Segment Start: Data in this exercise

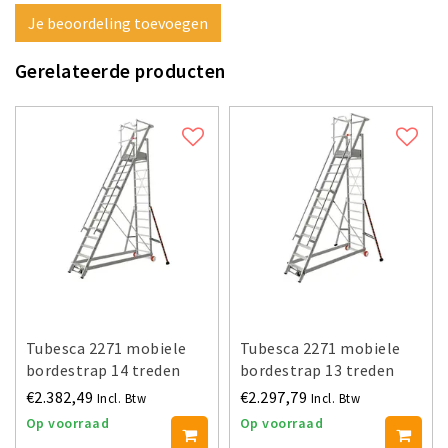
Je beoordeling toevoegen
Gerelateerde producten
Tubesca 2271 mobiele
Tubesca 2271 mobiele
bordestrap 14 treden
bordestrap 13 treden
€2.382,49
€2.297,79
Incl. Btw
Incl. Btw
Op voorraad
Op voorraad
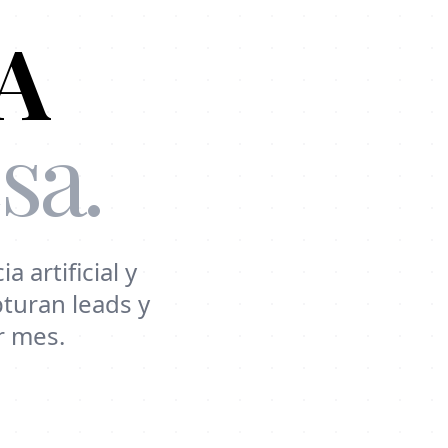
IA
sa.
artificial y
turan leads y
r mes.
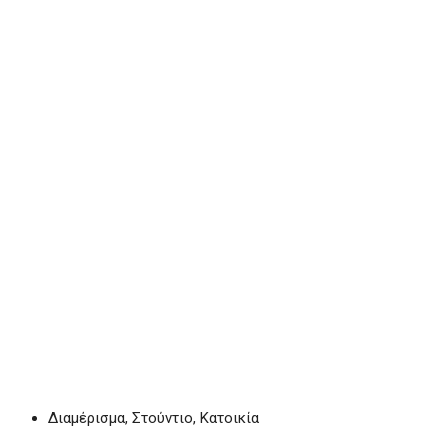
Διαμέρισμα, Στούντιο, Κατοικία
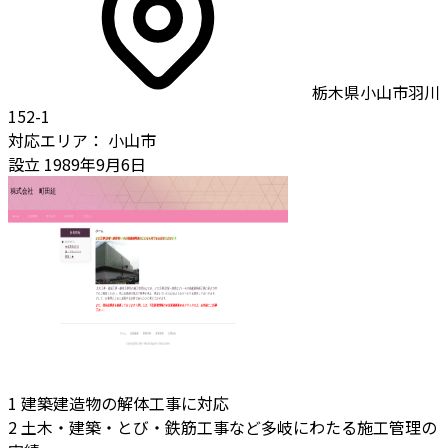
栃木県小山市羽川
152-1
対応エリア：
小山市
設立
1989年9月6日
1
建築建造物の解体工事に対応
2
土木・建築・とび・鉄筋工事など多岐にわたる施工管理の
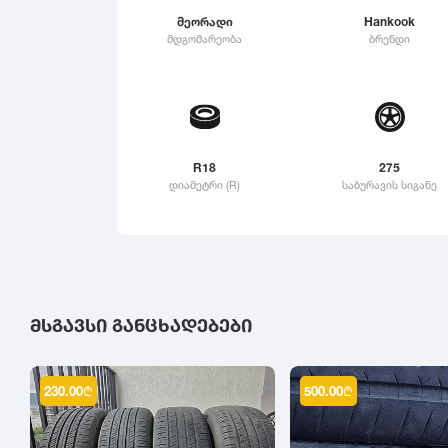
315
მეორადი
Hankook
Linglong
მდგომარეობა
ბრენდი
325
Roadstone
335
Nankang
345
Roadx
355
Joyroad
365
R18
275
დიამეტრი (R)
საბურავის სიგანე
375
385
395
ᲛᲡᲒᲐᲕᲡᲘ ᲒᲐᲜᲪᲮᲐᲓᲔᲑᲔᲑᲘ
230.00
₾
500.00
₾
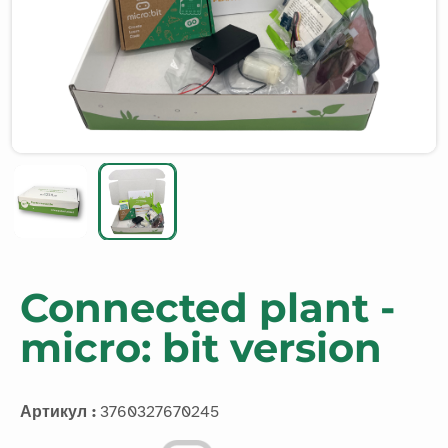
Connected plant -
micro: bit version
Артикул :
3760327670245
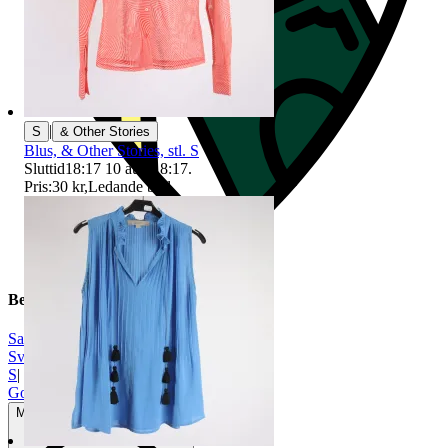
|
S
& Other Stories
Blus, & Other Stories, stl. S
Sluttid
18:17
10 aug 18:17
.
Pris:
30 kr
,
Ledande bud
.
Beskrivning
Samsøe & Samsøe
|
Svart
|
S
|
Gott använt skick
Mindre tecken på användning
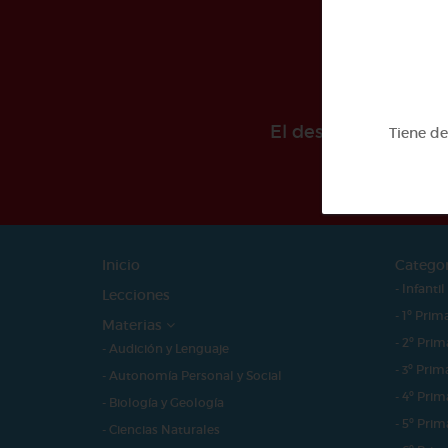
El desarollo de est
Tiene d
Inicio
Catego
- Infantil
Lecciones
- 1º Prim
Materias
- 2º Prim
- Audición y Lenguaje
- 3º Prim
- Autonomía Personal y Social
- 4º Prim
- Biología y Geología
- 5º Prim
- Ciencias Naturales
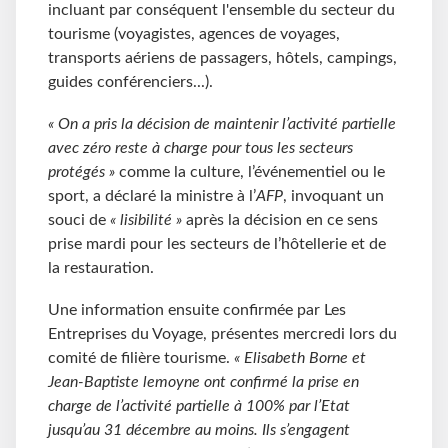
incluant par conséquent l'ensemble du secteur du
tourisme (voyagistes, agences de voyages,
transports aériens de passagers, hôtels, campings,
guides conférenciers...).
« On a pris la décision de maintenir l’activité partielle
avec zéro reste à charge pour tous les secteurs
protégés »
comme la culture, l’événementiel ou le
sport, a déclaré la ministre à l’
AFP
, invoquant un
souci de
« lisibilité »
après la décision en ce sens
prise mardi pour les secteurs de l’hôtellerie et de
la restauration.
Une information ensuite confirmée par Les
Entreprises du Voyage, présentes mercredi lors du
comité de filière tourisme.
« Elisabeth Borne et
Jean-Baptiste lemoyne ont confirmé la prise en
charge de l’activité partielle à 100% par l’Etat
jusqu’au 31 décembre au moins. Ils s’engagent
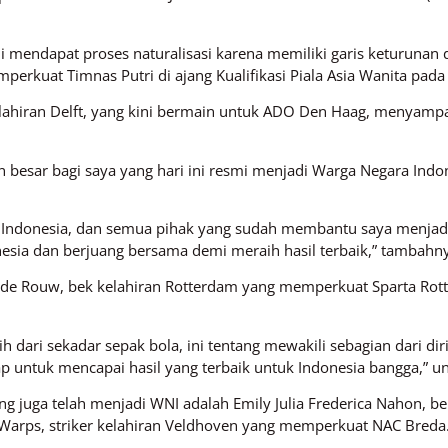
 mendapat proses naturalisasi karena memiliki garis keturunan 
mperkuat Timnas Putri di ajang Kualifikasi Piala Asia Wanita pad
kelahiran Delft, yang kini bermain untuk ADO Den Haag, menyamp
besar bagi saya yang hari ini resmi menjadi Warga Negara Indone
h Indonesia, dan semua pihak yang sudah membantu saya menjadi
esia dan berjuang bersama demi meraih hasil terbaik,” tambahn
ka de Rouw, bek kelahiran Rotterdam yang memperkuat Sparta Rot
ih dari sekadar sepak bola, ini tentang mewakili sebagian dari dir
 untuk mencapai hasil yang terbaik untuk Indonesia bangga,” u
 yang juga telah menjadi WNI adalah Emily Julia Frederica Nahon, 
 Warps, striker kelahiran Veldhoven yang memperkuat NAC Breda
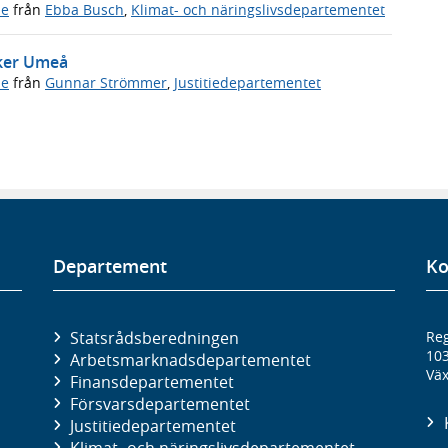
de
från
Ebba Busch
,
Klimat- och näringslivsdepartementet
öker Umeå
de
från
Gunnar Strömmer
,
Justitiedepartementet
Departement
Ko
Statsrådsberedningen
Reg
10
Arbetsmarknads­departementet
Väx
Finans­departementet
Försvars­departementet
Justitie­departementet
Klimat- och näringslivs­departementet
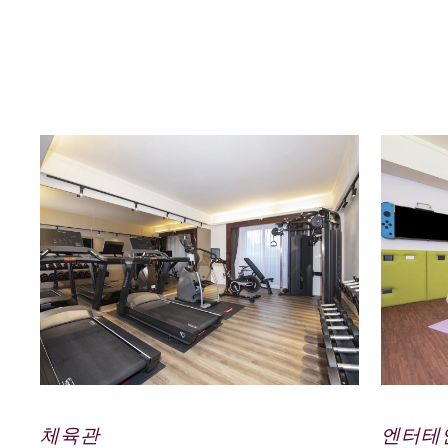
체육관
엔터테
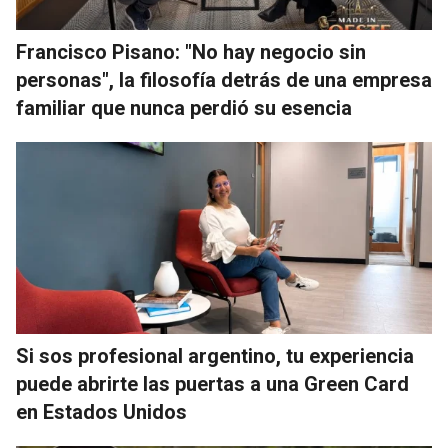
Francisco Pisano: "No hay negocio sin
personas", la filosofía detrás de una empresa
familiar que nunca perdió su esencia
Si sos profesional argentino, tu experiencia
puede abrirte las puertas a una Green Card
en Estados Unidos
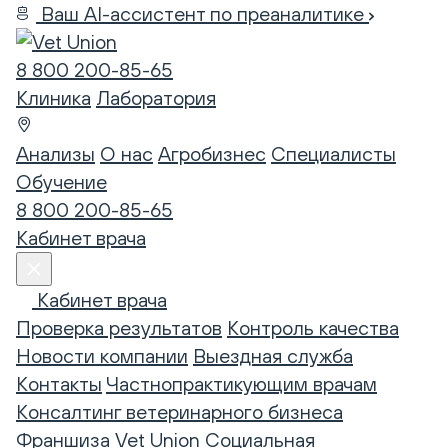
Ваш AI-ассистент по преаналитике
8 800 200-85-65
Клиника
Лаборатория
Анализы
О нас
Агробизнес
Специалисты
Обучение
8 800 200-85-65
Кабинет врача
Кабинет врача
Проверка результатов
Контроль качества
Новости компании
Выездная служба
Контакты
Частнопрактикующим врачам
Консалтинг ветеринарного бизнеса
Франшиза Vet Union
Социальная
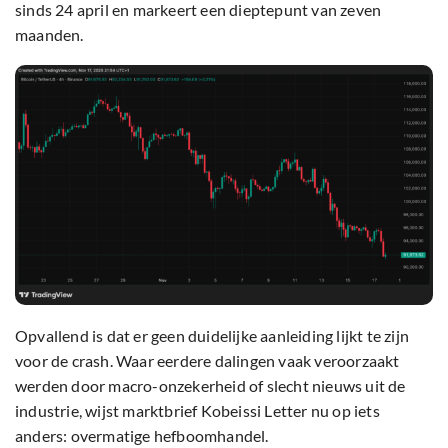
sinds 24 april en markeert een dieptepunt van zeven
maanden.
Opvallend is dat er geen duidelijke aanleiding lijkt te zijn
voor de crash. Waar eerdere dalingen vaak veroorzaakt
werden door macro-onzekerheid of slecht nieuws uit de
industrie, wijst marktbrief Kobeissi Letter nu op iets
anders: overmatige hefboomhandel.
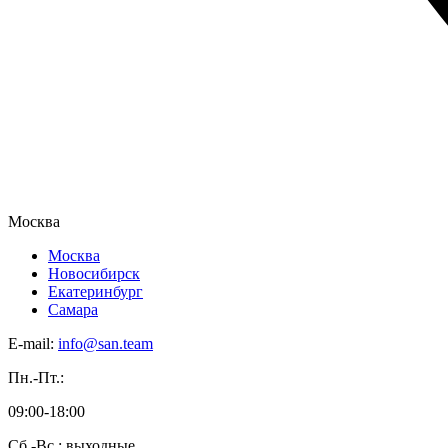
Москва
Москва
Новосибирск
Екатеринбург
Самара
E-mail:
info@san.team
Пн.-Пт.:
09:00-18:00
Сб.-Вс.: выходные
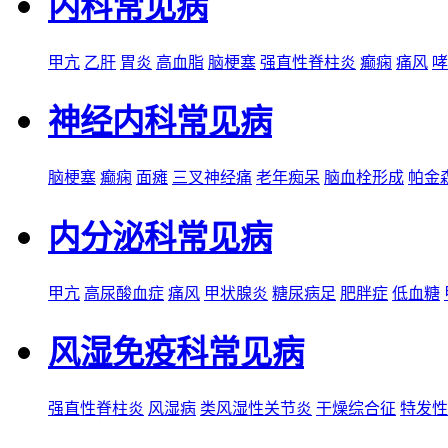
内科常见病
甲亢
乙肝
胃炎
高血脂
脑梗塞
强直性脊柱炎
癫痫
痛风
哮
神经内科常见病
脑梗塞
癫痫
面瘫
三叉神经痛
老年痴呆
脑血栓形成
帕金
内分泌科常见病
甲亢
高尿酸血症
痛风
甲状腺炎
糖尿病足
肥胖症
低血糖
风湿免疫科常见病
强直性脊柱炎
风湿病
类风湿性关节炎
干燥综合征
特发性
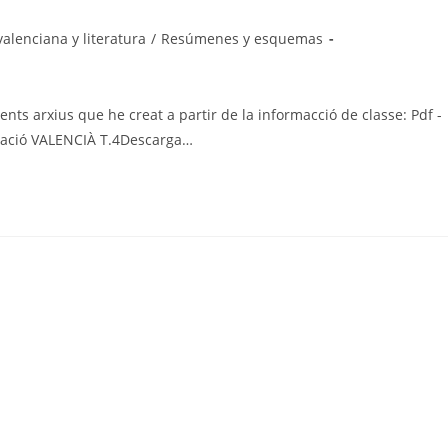
alenciana y literatura
/
Resúmenes y esquemas
ents arxius que he creat a partir de la informacció de classe: Pdf -
tació VALENCIÀ T.4Descarga…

Segment End: Data in this exercise

— Activity —
Quote every entry exactly, with the pictures omitted.

— Answer for the task —
Je beoordeling toevoegen
Gerelateerde producten
Tubesca 2271 mobiele
Tubesca 2271 mobiele
bordestrap 14 treden
bordestrap 13 treden
€2.382,49
€2.297,79
Incl. Btw
Incl. Btw
Op voorraad
Op voorraad
IA
sa.
artificial y
turan leads y
r mes.
Διαμέρισμα, Στούντιο, Κατοικία
栃木県小山市羽川
152-1
対応エリア：
小山市
設立
1989年9月6日
1
建築建造物の解体工事に対応
2
土木・建築・とび・鉄筋工事など多岐にわたる施工管理の
315
მეორადი
Hankook
Linglong
მდგომარეობა
ბრენდი
325
Roadstone
335
Nankang
345
Roadx
355
Joyroad
365
R18
275
დიამეტრი (R)
საბურავის სიგანე
375
385
395
ᲛᲡᲒᲐᲕᲡᲘ ᲒᲐᲜᲪᲮᲐᲓᲔᲑᲔᲑᲘ
230.00
₾
500.00
₾
Connected plant -
micro: bit version
Артикул :
3760327670245
|
S
& Other Stories
Blus, & Other Stories, stl. S
Sluttid
18:17
10 aug 18:17
.
Pris:
30 kr
,
Ledande bud
.
Beskrivning
Samsøe & Samsøe
|
Svart
|
S
|
Gott använt skick
Mindre tecken på användning
El desarollo de est
Tiene d
Inicio
Catego
- Infantil
Lecciones
- 1º Prim
Materias
- 2º Prim
- Audición y Lenguaje
- 3º Prim
- Autonomía Personal y Social
- 4º Prim
- Biología y Geología
- 5º Prim
- Ciencias Naturales
incluant par conséquent l'ensemble du secteur du
tourisme (voyagistes, agences de voyages,
transports aériens de passagers, hôtels, campings,
guides conférenciers...).
« On a pris la décision de maintenir l’activité partielle
avec zéro reste à charge pour tous les secteurs
protégés »
comme la culture, l’événementiel ou le
sport, a déclaré la ministre à l’
AFP
, invoquant un
souci de
« lisibilité »
après la décision en ce sens
prise mardi pour les secteurs de l’hôtellerie et de
la restauration.
Une information ensuite confirmée par Les
Entreprises du Voyage, présentes mercredi lors du
comité de filière tourisme.
« Elisabeth Borne et
Jean-Baptiste lemoyne ont confirmé la prise en
charge de l’activité partielle à 100% par l’Etat
jusqu’au 31 décembre au moins. Ils s’engagent
 mendapat proses naturalisasi karena memiliki garis keturunan 
mperkuat Timnas Putri di ajang Kualifikasi Piala Asia Wanita pad
kelahiran Delft, yang kini bermain untuk ADO Den Haag, menyamp
besar bagi saya yang hari ini resmi menjadi Warga Negara Indone
h Indonesia, dan semua pihak yang sudah membantu saya menjadi
esia dan berjuang bersama demi meraih hasil terbaik,” tambahn
ka de Rouw, bek kelahiran Rotterdam yang memperkuat Sparta Rot
ih dari sekadar sepak bola, ini tentang mewakili sebagian dari dir
 untuk mencapai hasil yang terbaik untuk Indonesia bangga,” u
 yang juga telah menjadi WNI adalah Emily Julia Frederica Nahon, 
 Warps, striker kelahiran Veldhoven yang memperkuat NAC Breda
de
från
Ebba Busch
,
Klimat- och näringslivsdepartementet
öker Umeå
de
från
Gunnar Strömmer
,
Justitiedepartementet
Departement
Ko
Statsrådsberedningen
Reg
10
Arbetsmarknads­departementet
Väx
Finans­departementet
Försvars­departementet
Justitie­departementet
Klimat- och näringslivs­departementet
체육관
엔터테
Francisco Pisano: "No hay negocio sin
personas", la filosofía detrás de una empresa
familiar que nunca perdió su esencia
Si sos profesional argentino, tu experiencia
puede abrirte las puertas a una Green Card
en Estados Unidos
Ваш AI-ассистент по преаналитике
8 800 200-85-65
Клиника
Лаборатория
Анализы
О нас
Агробизнес
Специалисты
Обучение
8 800 200-85-65
Кабинет врача
Кабинет врача
Проверка результатов
Контроль качества
Новости компании
Выездная служба
Контакты
Частнопрактикующим врачам
Консалтинг ветеринарного бизнеса
Франшиза Vet Union
Социальная
sinds 24 april en markeert een dieptepunt van zeven
maanden.
Opvallend is dat er geen duidelijke aanleiding lijkt te zijn
voor de crash. Waar eerdere dalingen vaak veroorzaakt
werden door macro-onzekerheid of slecht nieuws uit de
industrie, wijst marktbrief Kobeissi Letter nu op iets
anders: overmatige hefboomhandel.
Москва
Москва
Новосибирск
Екатеринбург
Самара
E-mail:
info@san.team
Пн.-Пт.:
09:00-18:00
Сб.-Вс.: выходные
内科常见病
甲亢
乙肝
胃炎
高血脂
脑梗塞
强直性脊柱炎
癫痫
痛风
哮
神经内科常见病
脑梗塞
癫痫
面瘫
三叉神经痛
老年痴呆
脑血栓形成
帕金
内分泌科常见病
甲亢
高尿酸血症
痛风
甲状腺炎
糖尿病足
肥胖症
低血糖
风湿免疫科常见病
强直性脊柱炎
风湿病
类风湿性关节炎
干燥综合征
特发性
alenciana y literatura
/
Resúmenes y esquemas
ents arxius que he creat a partir de la informacció de classe: Pdf -
tació VALENCIÀ T.4Descarga…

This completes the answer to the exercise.